O adolescente, embora penalmente inimputável, passou a ter responsabilidade juvenil (que denomino responsabilidade sócio-educativa).

Como as demais pessoas, os adolescentes gozam de todos os direitos fundamentais e sociais. Em contrapartida, respondem pelos seus atos perante a justiça, submetendo-se a respostas predominantemente educativas, mas cujo caráter retributivo tem de ser reconhecido.

A liturgia do julgamento é pedagógica. A resposta também.

O Estado, mesmo à guisa de proteger, não pode apropriar-se do “conflito”, que pertence ao jovem e que tem de ser composto, com a participação dele e da vítima.

Crianças e jovens precisam ser conscientizados de que se o sistema, de um lado, garante os seus direitos, de outros, estabelece responsabilidade social.

É preciso que a criança, desde cedo, conscientize-se da dignidade de ser responsável.

Os atores do sistema têm de se conscientizar das mudanças surgidas com a nova Doutrina da Proteção Integral que inspirou o Estatuto e de que o modelo, além de garantista, é responsabilizante.

A criança e o adolescente não podem ser encarados como meros objetos de proteção, “menores”, “incapazes”, mas como verdadeiros “sujeitos de direito”.

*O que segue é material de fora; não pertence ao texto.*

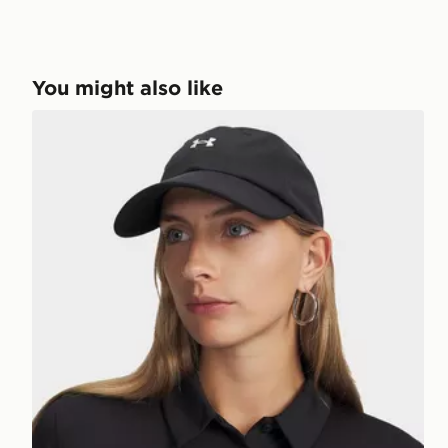
You might also like
Under Armour Blitzing Low Adjustable Hat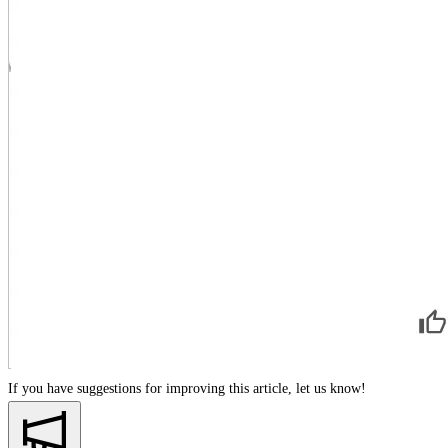
If you have suggestions for improving this article,
let us know!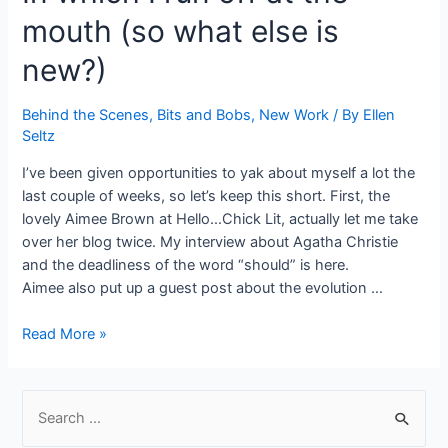
a
mouth (so what else is
Method
By
new?)
Angela
D’Onofrio
Behind the Scenes
,
Bits and Bobs
,
New Work
/ By
Ellen
Seltz
I’ve been given opportunities to yak about myself a lot the
last couple of weeks, so let’s keep this short. First, the
lovely Aimee Brown at Hello…Chick Lit, actually let me take
over her blog twice. My interview about Agatha Christie
and the deadliness of the word “should” is here.
Aimee also put up a guest post about the evolution …
In
Read More »
which
I
run
S
off
e
at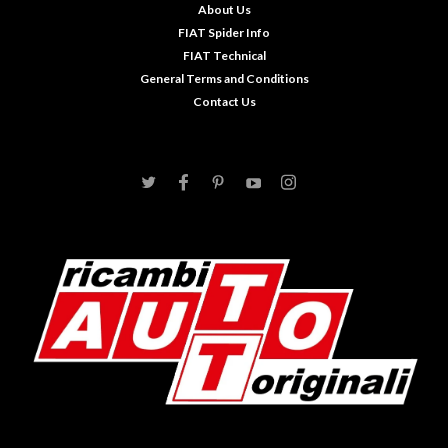
About Us
FIAT Spider Info
FIAT Technical
General Terms and Conditions
Contact Us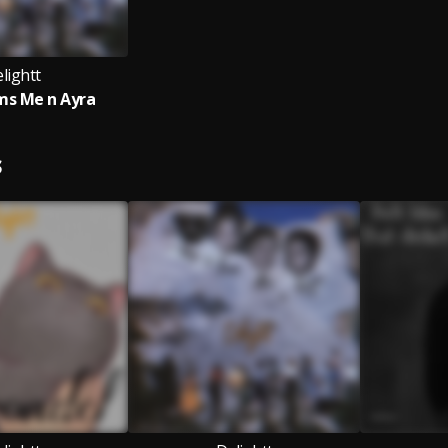
lightt
ms Me n Ayra
S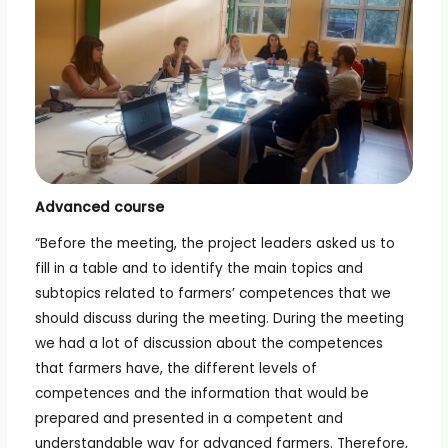
Advanced course
“Before the meeting, the project leaders asked us to
fill in a table and to identify the main topics and
subtopics related to farmers’ competences that we
should discuss during the meeting. During the meeting
we had a lot of discussion about the competences
that farmers have, the different levels of
competences and the information that would be
prepared and presented in a competent and
understandable way for advanced farmers. Therefore,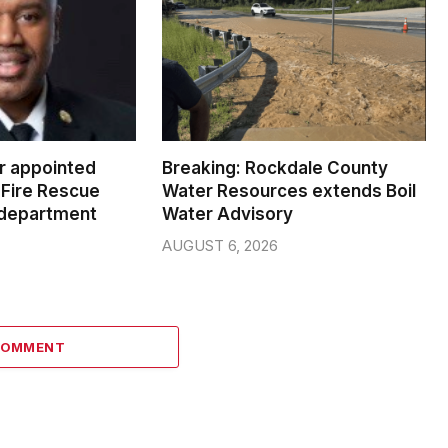
er appointed
Breaking: Rockdale County
Fire Rescue
Water Resources extends Boil
 department
Water Advisory
AUGUST 6, 2026
COMMENT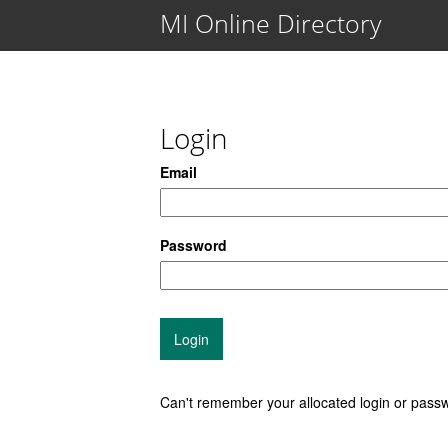
MI Online Directory
Login
Email
Password
Can't remember your allocated login or pas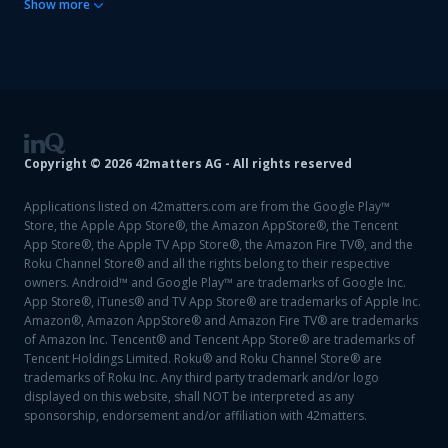
Show
more
Copyright ©
2026
42matters AG - All rights reserved
Applications listed on 42matters.com are from the Google Play™
Store, the Apple App Store®, the Amazon AppStore®, the Tencent
App Store®, the Apple TV App Store®, the Amazon Fire TV®, and the
Roku Channel Store® and all the rights belong to their respective
owners. Android™ and Google Play™ are trademarks of Google Inc.
App Store®, iTunes® and TV App Store® are trademarks of Apple Inc.
Amazon®, Amazon AppStore® and Amazon Fire TV® are trademarks
of Amazon Inc. Tencent® and Tencent App Store® are trademarks of
Tencent Holdings Limited. Roku® and Roku Channel Store® are
trademarks of Roku Inc. Any third party trademark and/or logo
displayed on this website, shall NOT be interpreted as any
sponsorship, endorsement and/or affiliation with 42matters.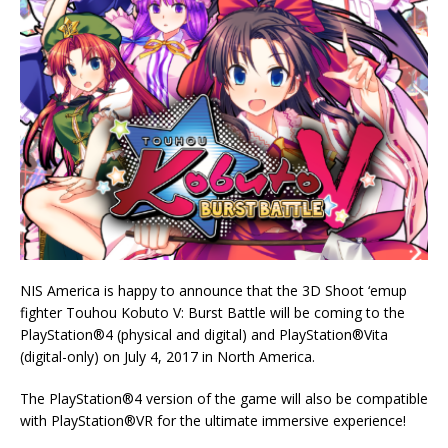
NIS America is happy to announce that the 3D Shoot ‘emup
fighter Touhou Kobuto V: Burst Battle will be coming to the
PlayStation®4 (physical and digital) and PlayStation®Vita
(digital-only) on July 4, 2017 in North America.
The PlayStation®4 version of the game will also be compatible
with PlayStation®VR for the ultimate immersive experience!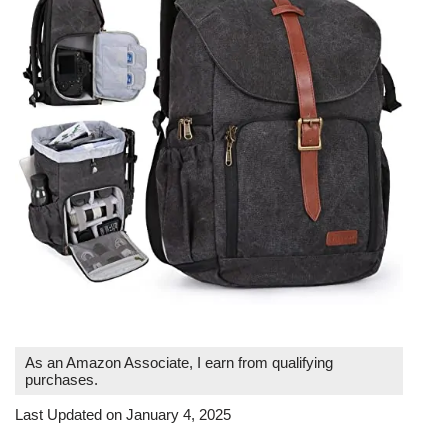
As an Amazon Associate, I earn from qualifying
purchases.
Last Updated on January 4, 2025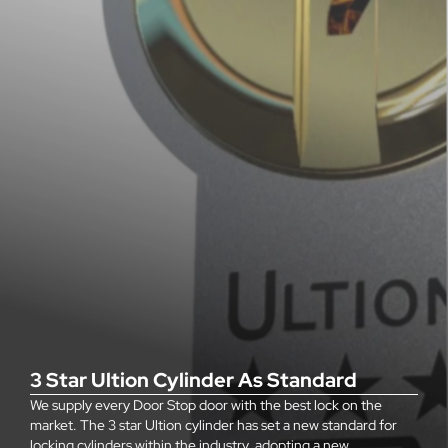
3 Star Ultion Cylinder As Standard
We supply every Door Stop door with the best lock on the
market. The 3 star Ultion cylinder has set a new standard for
locking cylinders within the industry, adopting a new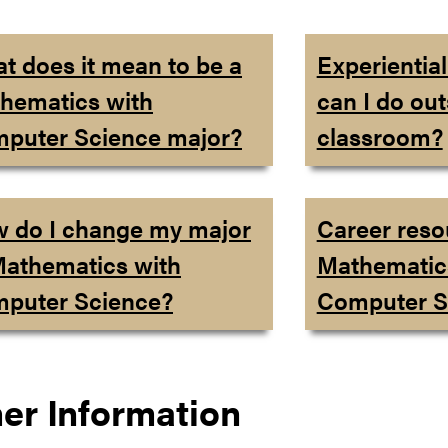
t does it mean to be a
Experientia
hematics with
can I do out
puter Science major?
classroom?
 do I change my major
Career reso
Mathematics with
Mathematic
puter Science?
Computer S
er Information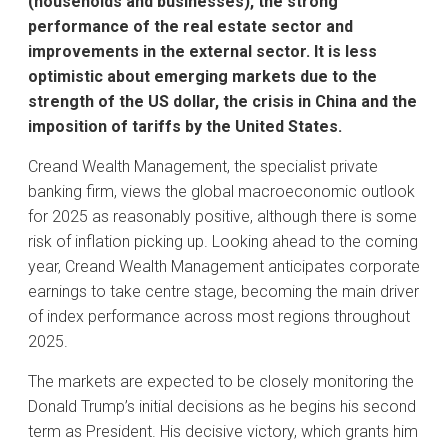
(households and businesses), the strong
performance of the real estate sector and
improvements in the external sector. It is less
optimistic about emerging markets due to the
strength of the US dollar, the crisis in China and the
imposition of tariffs by the United States.
Creand Wealth Management, the specialist private
banking firm, views the global macroeconomic outlook
for 2025 as reasonably positive, although there is some
risk of inflation picking up. Looking ahead to the coming
year, Creand Wealth Management anticipates corporate
earnings to take centre stage, becoming the main driver
of index performance across most regions throughout
2025.
The markets are expected to be closely monitoring the
Donald Trump’s initial decisions as he begins his second
term as President. His decisive victory, which grants him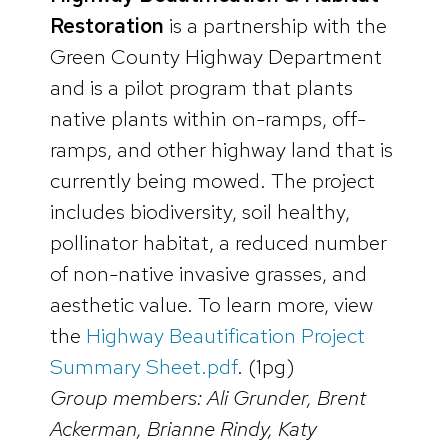
Restoration
is a partnership with the
Green County Highway Department
and is a pilot program that plants
native plants within on-ramps, off-
ramps, and other highway land that is
currently being mowed. The project
includes biodiversity, soil healthy,
pollinator habitat, a reduced number
of non-native invasive grasses, and
aesthetic value. To learn more, view
the
Highway Beautification Project
Summary Sheet.pdf
. (1pg)
Group members: Ali Grunder, Brent
Ackerman, Brianne Rindy, Katy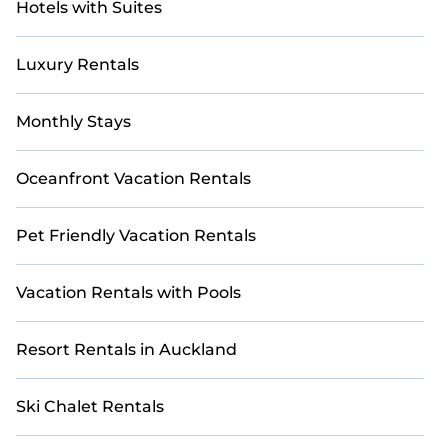
Hotels with Suites
Luxury Rentals
Monthly Stays
Oceanfront Vacation Rentals
Pet Friendly Vacation Rentals
Vacation Rentals with Pools
Resort Rentals in Auckland
Ski Chalet Rentals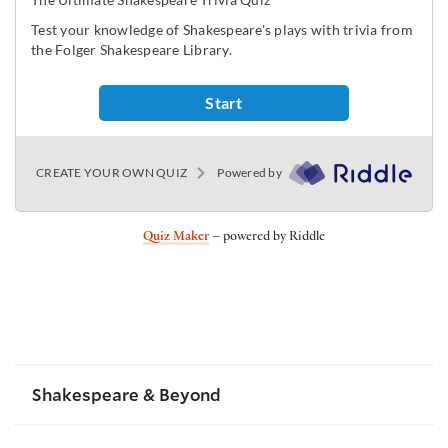
Quiz Maker
– powered by Riddle
Shakespeare & Beyond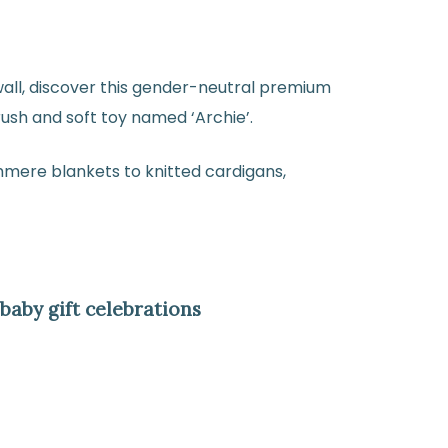
all, discover this gender-neutral premium
ush and soft toy named ‘Archie’.
hmere blankets to knitted cardigans,
aby gift celebrations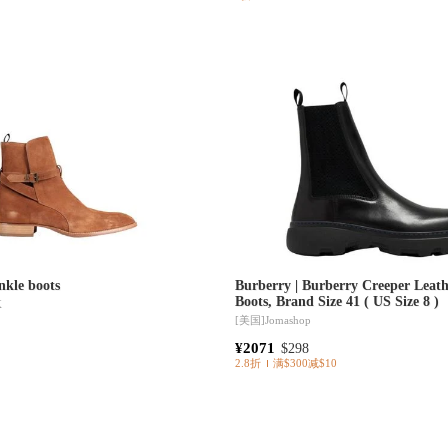
kle boots
Burberry | Burberry Creeper Leath
Boots, Brand Size 41 ( US Size 8 )
K
[美国]
Jomashop
¥2071
$298
2.8折
满$300减$10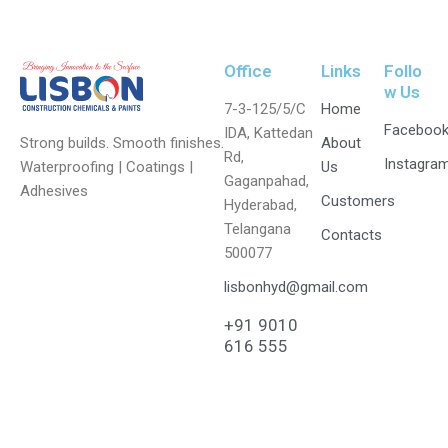
Office
Links
Follo
w Us
7-3-125/5/C
Home
Faceboo
IDA, Kattedan
Strong builds. Smooth finishes.
About
Rd,
Instagra
Waterproofing | Coatings |
Us
Gaganpahad,
Adhesives
Customers
Hyderabad,
Telangana
Contacts
500077
lisbonhyd@gmail.com
+91 9010
616 555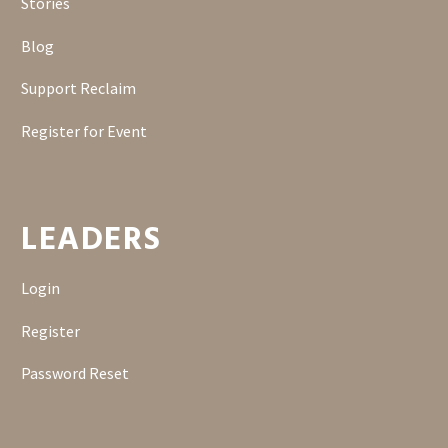
Stories
Blog
Support Reclaim
Register for Event
LEADERS
Login
Register
Password Reset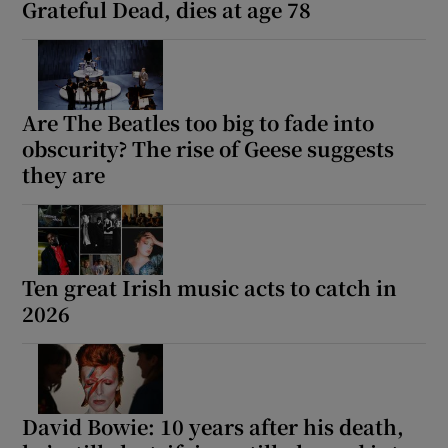
Grateful Dead, dies at age 78
Are The Beatles too big to fade into
obscurity? The rise of Geese suggests
they are
Ten great Irish music acts to catch in
2026
David Bowie: 10 years after his death,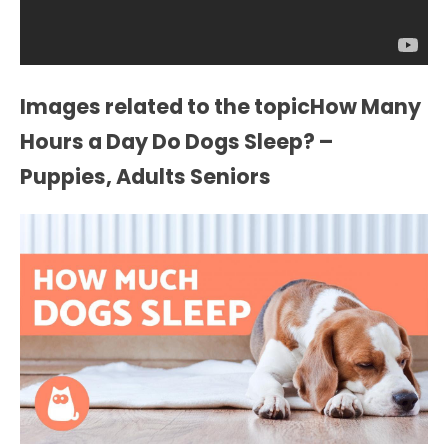
Images related to the topicHow Many
Hours a Day Do Dogs Sleep? –
Puppies, Adults Seniors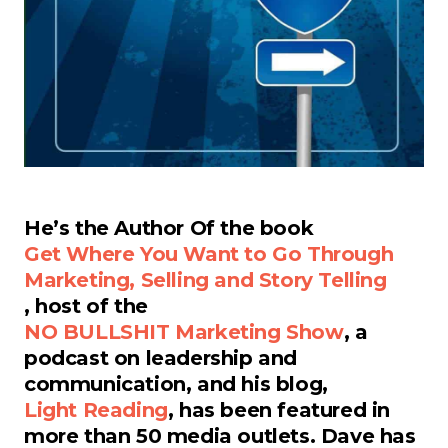
He’s the Author Of the book
Get Where You Want to Go Through
Marketing, Selling and Story Telling
, host of the
NO BULLSHIT Marketing Show
, a
podcast on leadership and
communication, and his blog,
Light Reading
, has been featured in
more than 50 media outlets. Dave has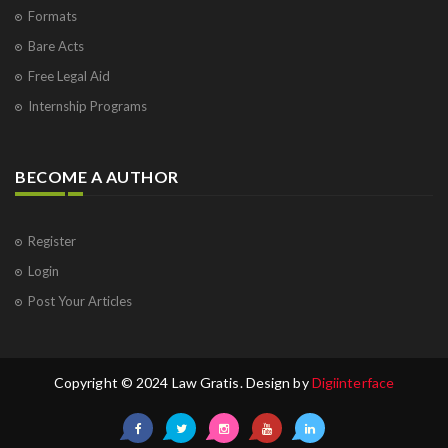
Formats
Bare Acts
Free Legal Aid
Internship Programs
BECOME A AUTHOR
Register
Login
Post Your Articles
Copyright © 2024 Law Gratis. Design by
Digiinterface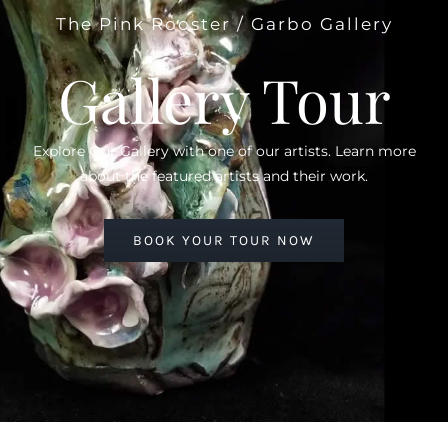
The Pink Rooster / Garbo Gallery
Gallery Tour
Explore Our Gallery with one of our artists. Learn more
about the featured artists and their work.
BOOK YOUR TOUR NOW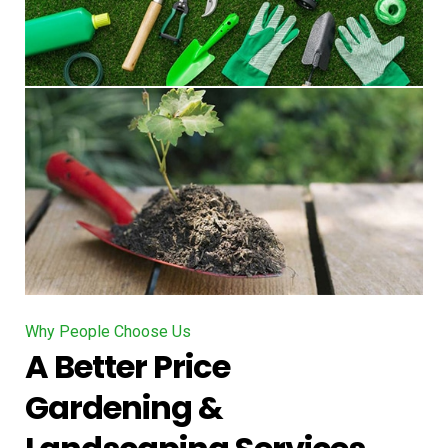
Why People Choose Us
A Better Price
Gardening &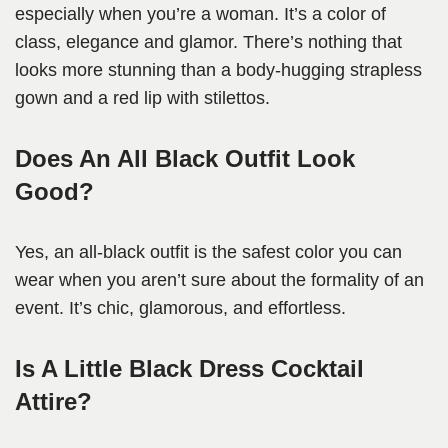
especially when you’re a woman. It’s a color of
class, elegance and glamor. There’s nothing that
looks more stunning than a body-hugging strapless
gown and a red lip with stilettos.
Does An All Black Outfit Look
Good?
Yes, an all-black outfit is the safest color you can
wear when you aren’t sure about the formality of an
event. It’s chic, glamorous, and effortless.
Is A Little Black Dress Cocktail
Attire?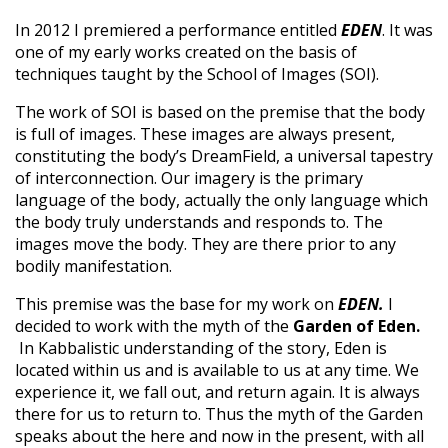
In 2012 I premiered a performance entitled
EDEN
. It was
one of my early works created on the basis of
techniques taught by the School of Images (SOI).
The work of SOI is based on the premise that the body
is full of images. These images are always present,
constituting the body’s DreamField, a universal tapestry
of interconnection. Our imagery is the primary
language of the body, actually the only language which
the body truly understands and responds to. The
images move the body. They are there prior to any
bodily manifestation.
This premise was the base for my work on
EDEN.
I
decided to work with the myth of the
Garden of Eden.
In Kabbalistic understanding of the story, Eden is
located within us and is available to us at any time. We
experience it, we fall out, and return again. It is always
there for us to return to. Thus the myth of the Garden
speaks about the here and now in the present, with all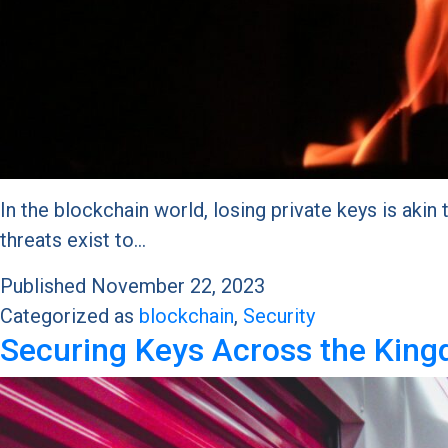
In the blockchain world, losing private keys is akin 
threats exist to…
Published
November 22, 2023
Categorized as
blockchain
,
Security
Securing Keys Across the King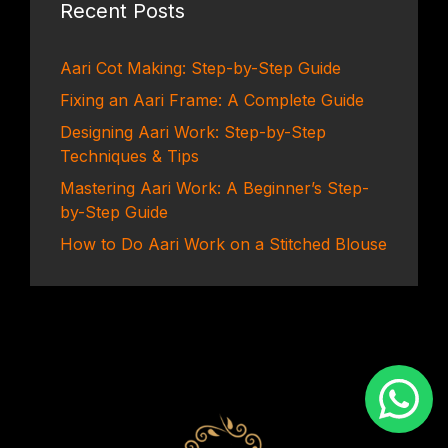
Recent Posts
Aari Cot Making: Step-by-Step Guide
Fixing an Aari Frame: A Complete Guide
Designing Aari Work: Step-by-Step
Techniques & Tips
Mastering Aari Work: A Beginner’s Step-
by-Step Guide
How to Do Aari Work on a Stitched Blouse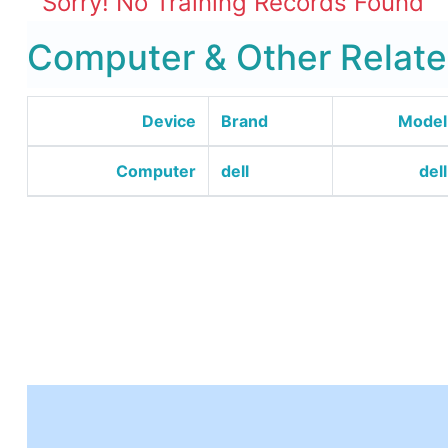
Sorry! No Training Records Found
Computer & Other Relate
Device
Brand
Model
Computer
dell
dell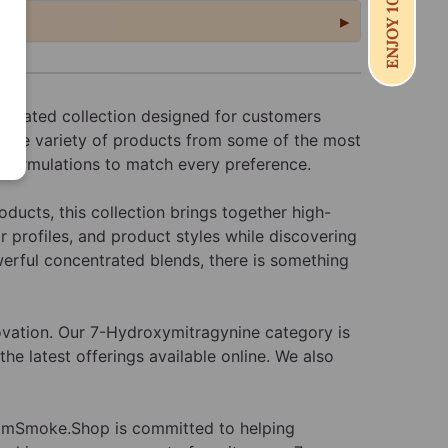
ENJOY 10% OFF
 curated collection designed for customers
 wide variety of products from some of the most
d formulations to match every preference.
ducts, this collection brings together high-
 profiles, and product styles while discovering
werful concentrated blends, there is something
ovation. Our 7-Hydroxymitragynine category is
he latest offerings available online. We also
rdamSmoke.Shop is committed to helping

A grande violência que ainda se comete contra eles é a interpretação do Estatuto a partir dos princípios da chamada “Doutrina da Situação Irregular”, onde, pela “patologia social”, juízes aplicavam “medidas terapêuticas” baseadas na “regra de ouro” do Direito do Menor, o “melhor interesse” – mito conveniente que legitimou arbítrio e freqüentes injustiças.